This IIF staff paper evaluates the benefits as well as the associated risks of cross-border banking, with a focus on its implications for the macroeconomy and financial stability. In previous research, the IIF has shown that financial markets are experiencing increasing levels of fragmentation. Fragmentation undermines some of the progress that has been made in strengthening the resilience of the global financial system and reduces economic growth and job creation. It is therefore important and timely to re-examine the benefits and risks of cross-border banking.
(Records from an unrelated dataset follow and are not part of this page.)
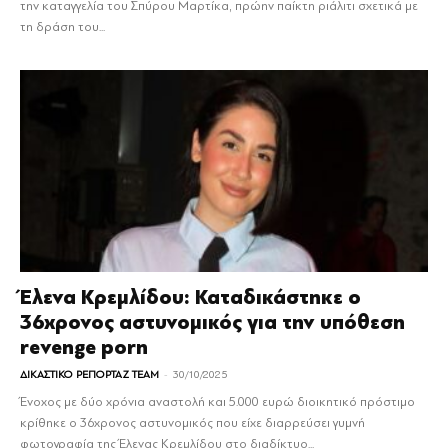
την καταγγελία του Σπύρου Μαρτίκα, πρώην παίκτη ριάλιτι σχετικά με
τη δράση του...
Έλενα Κρεμλίδου: Καταδικάστηκε ο
36χρονος αστυνομικός για την υπόθεση
revenge porn
-
ΔΙΚΑΣΤΙΚΟ ΡΕΠΟΡΤΑΖ TEAM
30/10/2025
Ένοχος με δύο χρόνια αναστολή και 5.000 ευρώ διοικητικό πρόστιμο
κρίθηκε ο 36χρονος αστυνομικός που είχε διαρρεύσει γυμνή
φωτογραφία της Έλενας Κρεμλίδου στο διαδίκτυο...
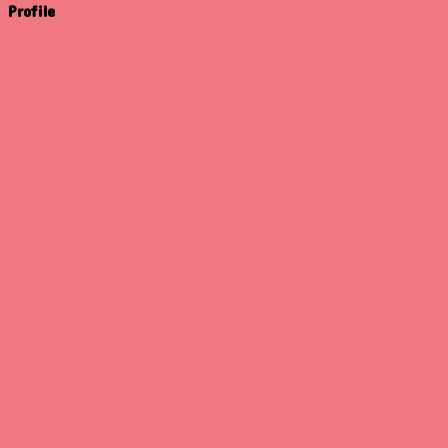
Profile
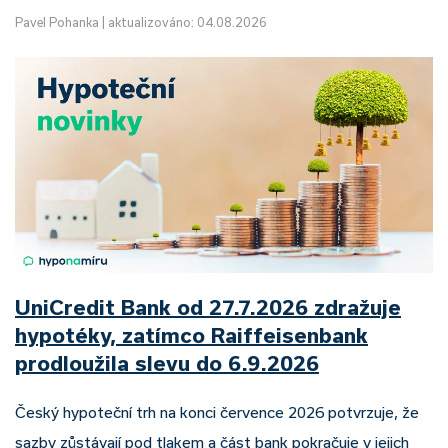
Pavel Pohanka
|
aktualizováno: 04.08.2026
UniCredit Bank od 27.7.2026 zdražuje
hypotéky, zatímco Raiffeisenbank
prodloužila slevu do 6.9.2026
Český hypoteční trh na konci července 2026 potvrzuje, že
sazby zůstávají pod tlakem a část bank pokračuje v jejich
Some regulators are concerned that international banking may be inherently more complex and harder to regulate than domestic banking, and a potential source of systemic risk. The complexity and risks of cross-border banking need to be understood and managed effectively. However, if these are properly managed, there is ample evidence over a long time period that the efficiency, resilience, economic and financial stability implications of cross-border banking provide significant net benefits in host and home jurisdictions alike. Specifically, cross-border banking supports international activity and capital flows, diversifies the competitive landscape in national banking systems, strengthens the resilience of banking groups through asset and liability diversification, increases economic resilience to local shocks and expands options for bank recovery and resolution.
The paper suggests several policy measures that the FSB and/or individual G20 members could take to reduce fragmentation and maximize the net benefits of cross-border banking. It is necessary to take stock and measure the degree and impact of market fragmentation over time. Further enhancing regulatory and supervisory cooperation will be key to many solutions; the paper suggests some specific ways of doing so in a credible and transparent way.
This is a follow-up to an IIF staff paper published in January 2019 on “Market Fragmentation and the Need for Regulatory Cooperation” and an IIF letter published in July 2019 to the G20, FSB and IOSCO regarding Market Fragmentation.